By Sybille Ecroyd
By Sybille Ecroyd
On Monday night I went to a play put on by an after-school drama group, taught by Necessary Arts founder, Naima Thompson. It was an unexpected pleasure. From behind the scenes what I discovered, as an adult tasked with shushing exuberant teenagers backstage, was a focused group of young actors intent on giving the best they had for an audience of parents and supportive friends.
What they had was a piece they had created over weeks of committed
practice and exploration of method acting, Stanislavsky’s way of getting actors to get inside the emotion of a role, to become and experience that role as the here and now.
The theme for the evening has been the overriding and disturbing theme of our world’s year: devastation. Through a series of pieces they wrote themselves, they explored the enormity of the question of “why” such things happen through a conversation between an omniscient being who personified devastation itself and hope.

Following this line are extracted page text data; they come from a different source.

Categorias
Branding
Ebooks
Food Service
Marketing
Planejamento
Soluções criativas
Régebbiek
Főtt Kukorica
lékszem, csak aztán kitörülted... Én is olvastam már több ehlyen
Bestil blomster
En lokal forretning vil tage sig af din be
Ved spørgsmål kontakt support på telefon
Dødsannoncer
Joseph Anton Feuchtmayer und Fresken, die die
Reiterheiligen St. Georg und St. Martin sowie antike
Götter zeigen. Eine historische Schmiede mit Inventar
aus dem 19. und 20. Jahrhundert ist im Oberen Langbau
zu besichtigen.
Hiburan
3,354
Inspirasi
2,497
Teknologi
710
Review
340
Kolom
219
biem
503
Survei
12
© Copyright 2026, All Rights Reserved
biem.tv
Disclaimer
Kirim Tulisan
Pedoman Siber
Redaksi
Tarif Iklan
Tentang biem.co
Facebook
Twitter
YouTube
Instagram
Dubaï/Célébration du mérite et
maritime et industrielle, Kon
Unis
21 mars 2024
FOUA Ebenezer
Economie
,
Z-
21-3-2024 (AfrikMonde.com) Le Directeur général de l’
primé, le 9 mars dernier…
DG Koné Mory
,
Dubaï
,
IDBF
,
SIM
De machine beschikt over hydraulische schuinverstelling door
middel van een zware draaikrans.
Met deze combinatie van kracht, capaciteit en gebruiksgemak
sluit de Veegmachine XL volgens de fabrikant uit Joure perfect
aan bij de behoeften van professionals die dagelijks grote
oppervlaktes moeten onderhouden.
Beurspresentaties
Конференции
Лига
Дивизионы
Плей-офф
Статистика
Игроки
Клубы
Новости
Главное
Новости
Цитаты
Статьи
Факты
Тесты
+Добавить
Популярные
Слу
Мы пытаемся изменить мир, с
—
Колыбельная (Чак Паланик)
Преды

With each act of devastation, the rest of the cast became the victims and survivors as well as the devastation itself, for example, an especially effective scene a hurricane was evoked by a disco where the actors became fans whose voices gradually built to a high pitched crescendo at the point the hurricane hit.
Emotions were palpable through scenes of cruelty imposed by a soldier in war-torn Germany to families divided by a natural disaster to a brother dying in a faraway hospital bed, alone. Actors became the people affected by disaster.
It was an unexpected evening of being educated and reminded of my humanity by an unlikely source: the learners themselves. For that, I thank them all! Bravo!!